Whether transactions are conducted through a four-party scheme or a three-party system, there are two key processes involved: authorization and clearing & settlement.

  1. Authorization involves either approving or declining the card presented for payment.

  2. The cardholder’s information and transaction details are transmitted to the merchant acquirer via a merchant’s POS or payment gateway and then passed via the card network to the cardholder’s issuing bank for approval.

  3. The card issuer approves or declines the transaction. Their response is transmitted to the merchant acquirer and then to the merchant via the POS or payment gateway.

  4. Once payment is approved, and a purchase has been made, clearing & settlement is the second step in the process.

  5. At the close of a business day, the merchant sends their batch of payment authorizations to their merchant acquirer.

  6. The merchant acquirer takes those payment authorizations and deposits funds from those sales into the merchant’s account. It also debits the merchant’s account for processing fees.

  7. The card network debits the issuing bank’s account and credits the merchant acquirer’s account for the net amount of the authorizations (gross receipts minus interchange and card network fees).

  8. The card issuer pays the merchant acquirer for the cardholder’s purchase.

  9. The cardholder repays their issuing bank for the purchase.

How Each Party Makes Money

Card issuers, card networks, merchant acquirers, and ISOs collect fees and payments for each card transaction. Card issuers collect interchange fees as a percentage of each transaction.
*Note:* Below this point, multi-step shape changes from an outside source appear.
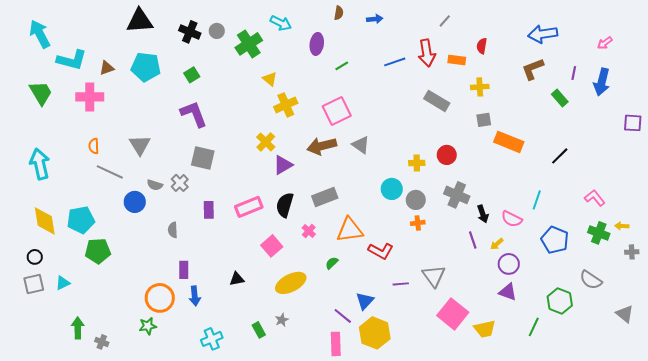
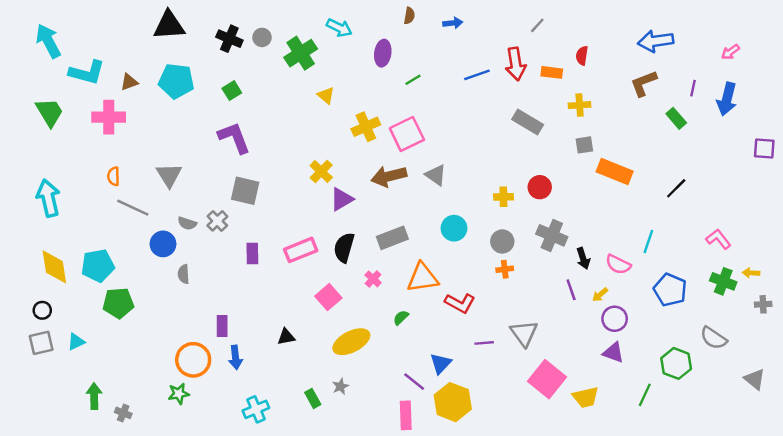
yellow cross: (286, 105) -> (366, 127), moved
cyan circle: (392, 189) -> (454, 228), moved
gray semicircle: (173, 230) -> (184, 274), moved

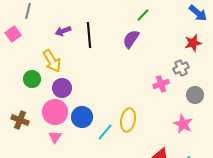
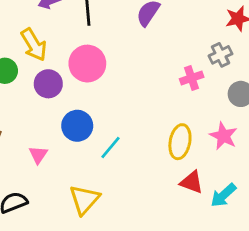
pink circle: (55, 112) -> (87, 64), moved
yellow ellipse: (128, 120) -> (180, 142), moved

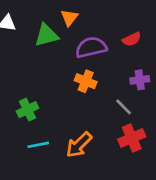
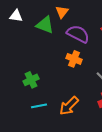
green triangle: (46, 35) -> (45, 25), turned 36
purple semicircle: (91, 47) -> (78, 34), turned 40

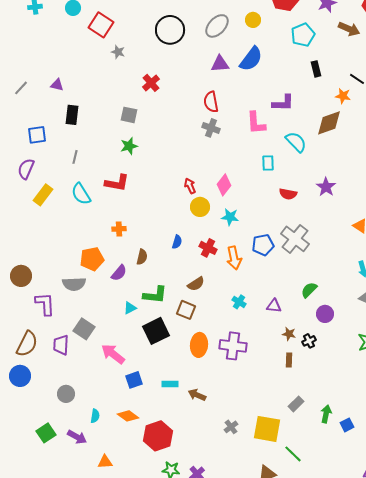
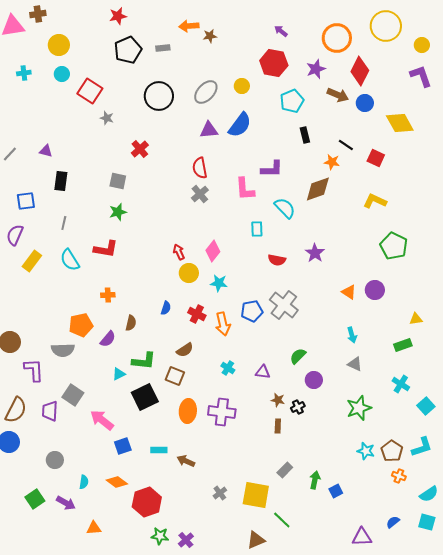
gray cross: (211, 128) -> (200, 194), turned 30

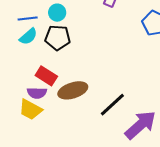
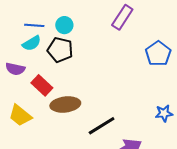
purple semicircle: (37, 93) -> (15, 69), moved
Assessments collected by card networks can be either volume-based or transaction-based percentages of each transaction – or flat fees. Merchants pay per-transaction fees to acquirers in the form of a merchant discount rate for the ability to accept debit and credit card payments. This fee can be an added payment to the interchange fee or a flat rate fee categorized as either qualified, mid-qualified, or non-qualified.

Sorting Out the Payment Stack Industry

Sorting out the various moving parts of the payment stack industry can be confusing and even frustrating. Solutions that streamline online payment offerings make payments simple and easy for your customers, often translating into higher sales and greater customer loyalty. The payment professionals at PayTech Trust work to create unique customized solutions to meet the needs of our merchants and partners.